— TASK REQUIREMENTS —
Find every line in the records below that contains "kritik", and copy it.

— SUPPLIED MATERIAL —
※ ※ ※

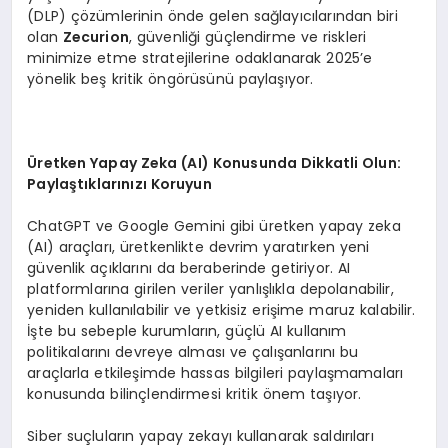
(DLP) çözümlerinin önde gelen sağlayıcılarından biri
olan
Zecurion
, güvenliği güçlendirme ve riskleri
minimize etme stratejilerine odaklanarak 2025’e
yönelik beş kritik öngörüsünü paylaşıyor.
Ü
retken Yapay Zeka (AI) Konusunda Dikkatli Olun:
Payla
ş
t
ı
klar
ı
n
ı
z
ı
Koruyun
ChatGPT ve Google Gemini gibi üretken yapay zeka
(AI) araçları, üretkenlikte devrim yaratırken yeni
güvenlik açıklarını da beraberinde getiriyor. AI
platformlarına girilen veriler yanlışlıkla depolanabilir,
yeniden kullanılabilir ve yetkisiz erişime maruz kalabilir.
İşte bu sebeple kurumların, güçlü AI kullanım
politikalarını devreye alması ve çalışanlarını bu
araçlarla etkileşimde hassas bilgileri paylaşmamaları
konusunda bilinçlendirmesi kritik önem taşıyor.
Siber suçluların yapay zekayı kullanarak saldırıları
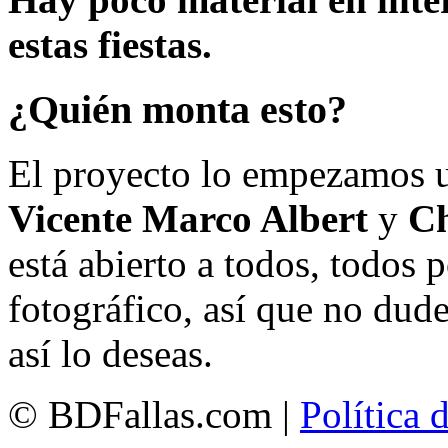
estas fiestas.
¿Quién monta esto?
El proyecto lo empezamos 
Vicente Marco Albert
y
Ch
está abierto a todos, todos
fotográfico, así que no dud
así lo deseas.
© BDFallas.com |
Política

※ ※ ※

— SOLUTION —
yönelik beş kritik öngörüsünü paylaşıyor.
konusunda bilinçlendirmesi kritik önem taşıyor.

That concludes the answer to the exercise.